The Inference Challenge
Serving large language models at scale presents unique challenges. Unlike training, inference is memory-bandwidth bound, and the autoregressive nature of generation means each token depends on all previous tokens.
KV Cache
The key-value cache stores attention keys and values from previous tokens, avoiding recomputation during generation. Without it, each forward pass would recompute attention over the entire context.
class KVCache:
def __init__(self, max_seq_len: int, num_heads: int, head_dim: int):
self.k_cache = torch.zeros(max_seq_len, num_heads, head_dim)

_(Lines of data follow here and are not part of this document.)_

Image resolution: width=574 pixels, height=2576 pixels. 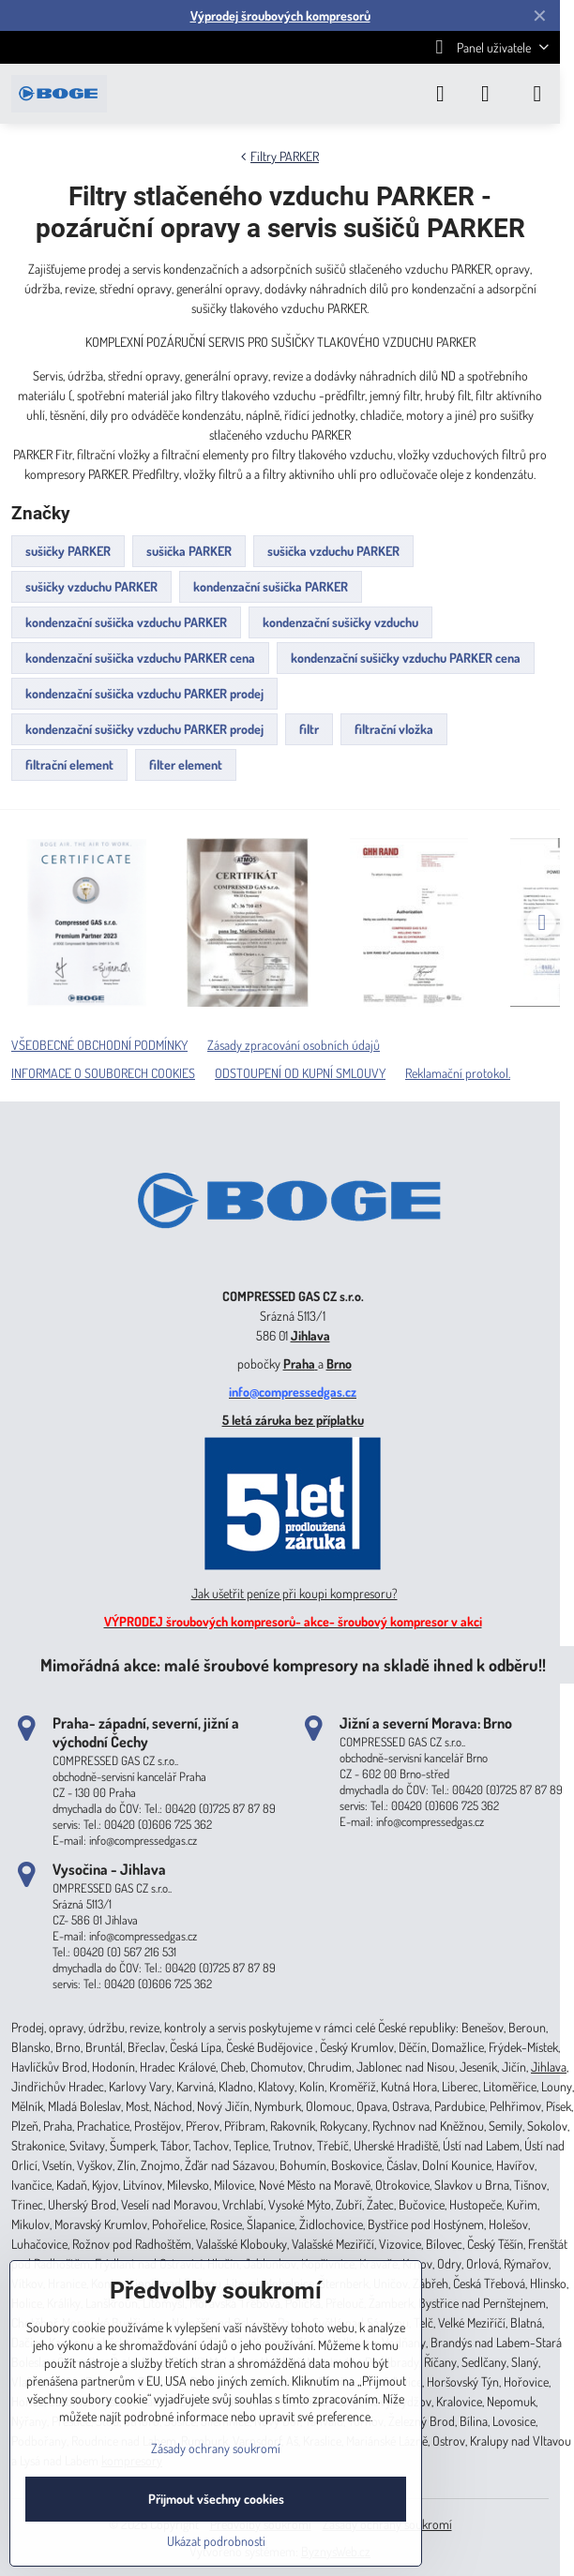 What do you see at coordinates (144, 729) in the screenshot?
I see `kondenzační sušičky vzduchu PARKER prodej` at bounding box center [144, 729]. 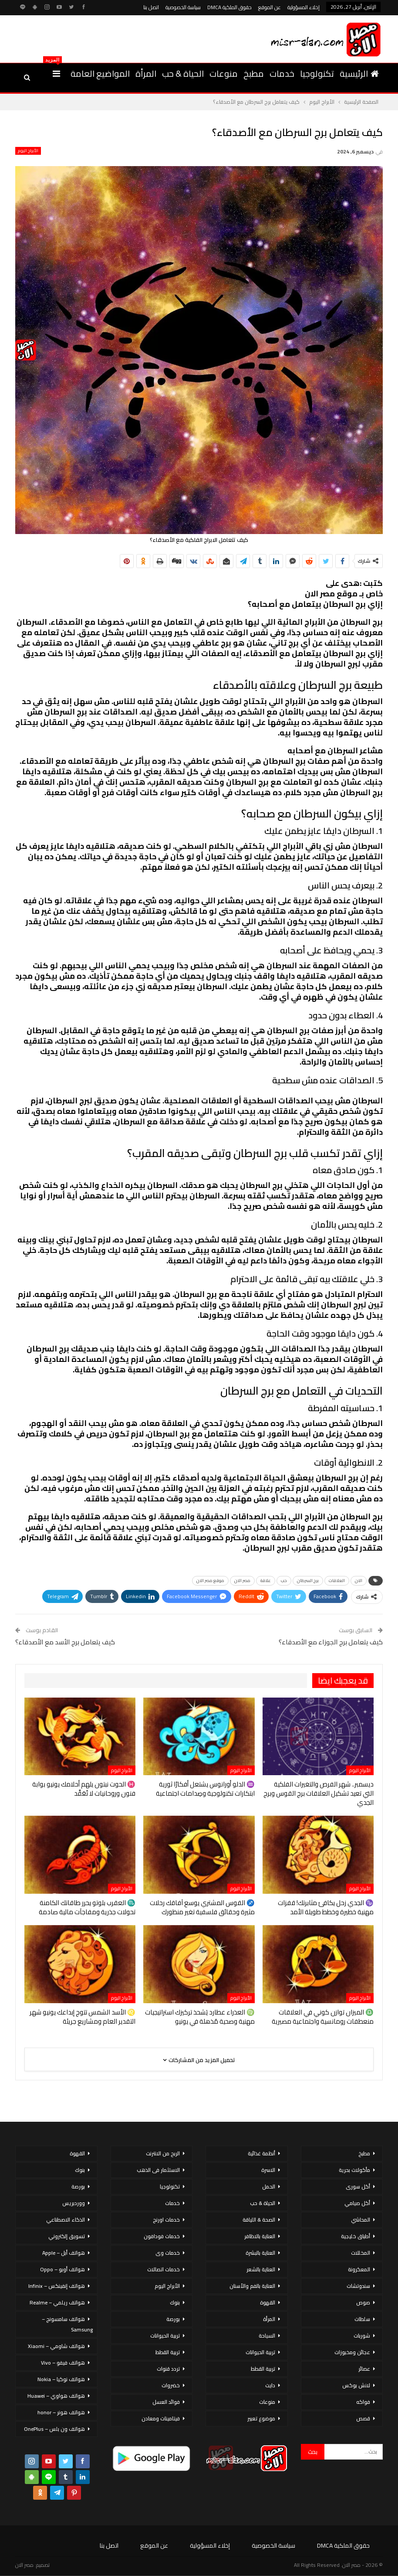  I want to click on سندوتشات, so click(358, 2286).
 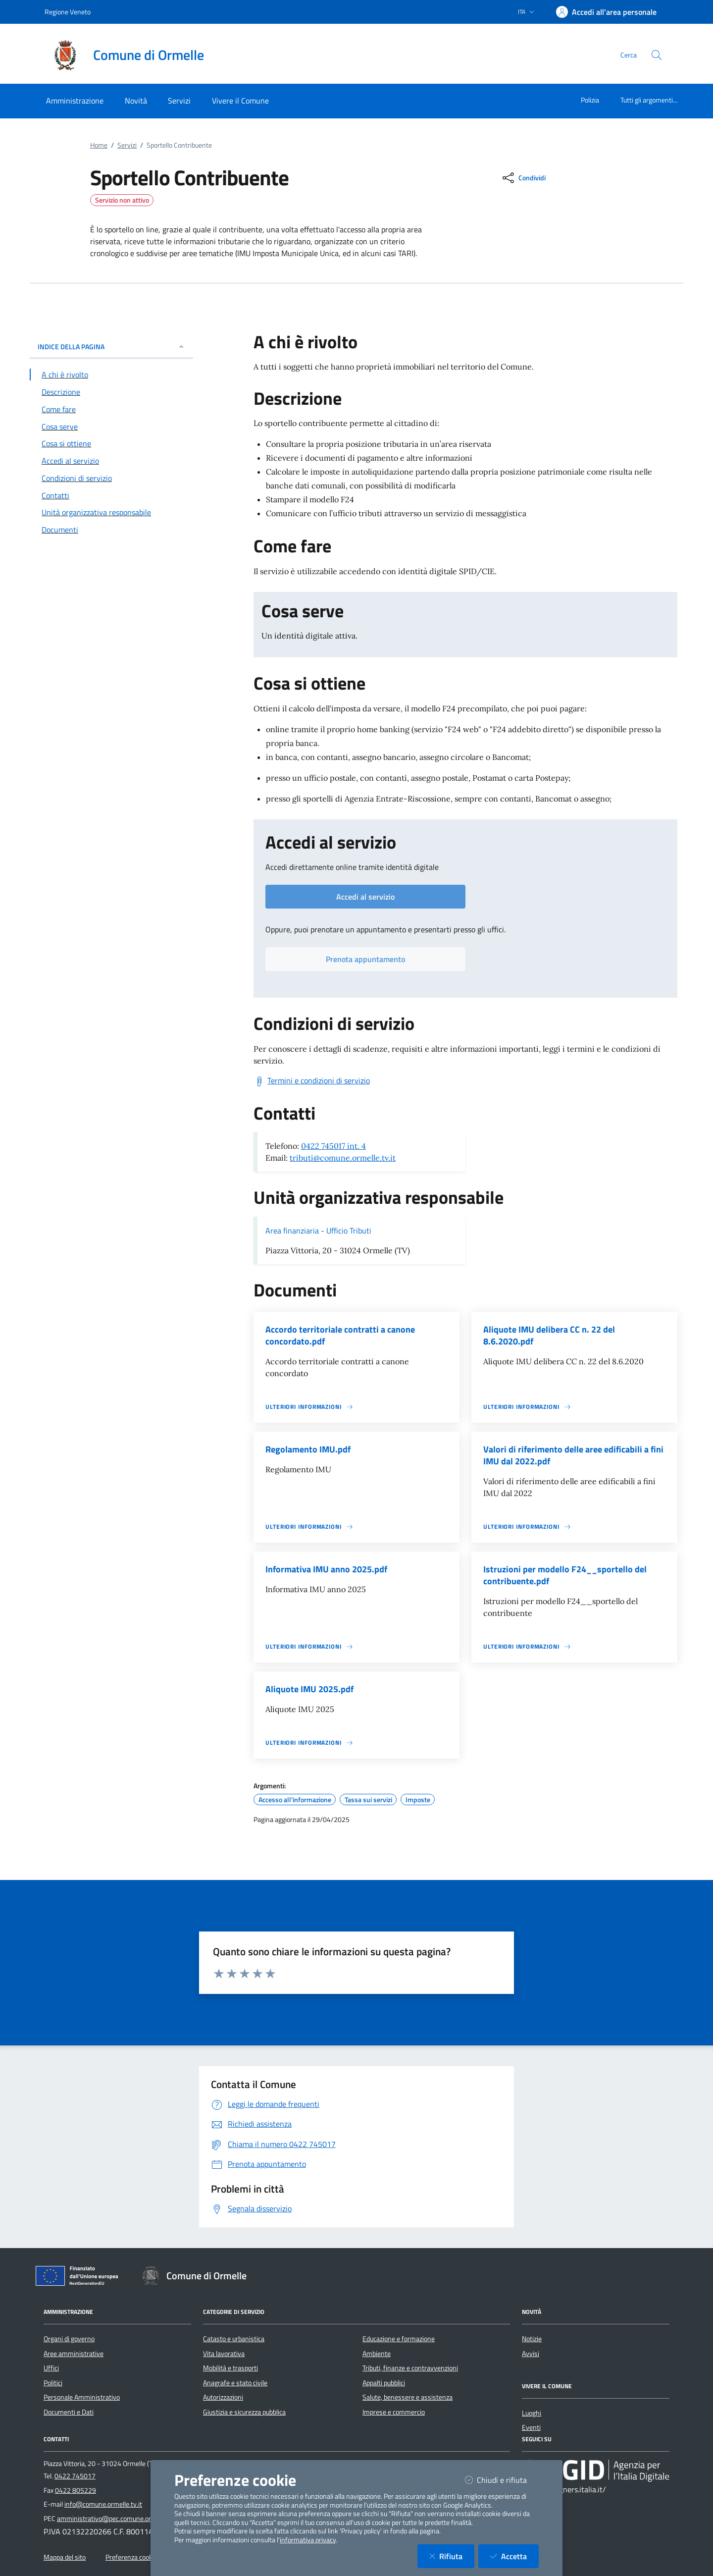 I want to click on Notizie, so click(x=532, y=2338).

self.v_cache = torch.zeros(max_seq_len, num_heads, head_dim)
self.current_len = 0
def update(self, k: Tensor, v: Tensor) -> tuple[Tensor, Tensor]:
self.k_cache[self.current_len] = k
self.v_cache[self.current_len] = v
self.current_len += 1
return self.k_cache[:self.current_len], self.v_cache[:self.current_len]Speculative Decoding
Use a small draft model to generate candidate tokens, then verify with the large model in parallel. When drafts are accepted, we get multiple tokens per large model forward pass.
Continuous Batching
Instead of static batching where all sequences must complete before the next batch, continuous batching allows new requests to join mid-generation, dramatically improving GPU utilization.
Quantization
Reducing model weights from FP16 to INT8 or INT4 halves or quarters memory requirements with minimal quality degradation using techniques like GPTQ and AWQ.
Conclusion
LLM inference optimization is a rapidly evolving field. The combination of KV caching, speculative decoding, and continuous batching can achieve 10–100x improvements in throughput over naive implementations.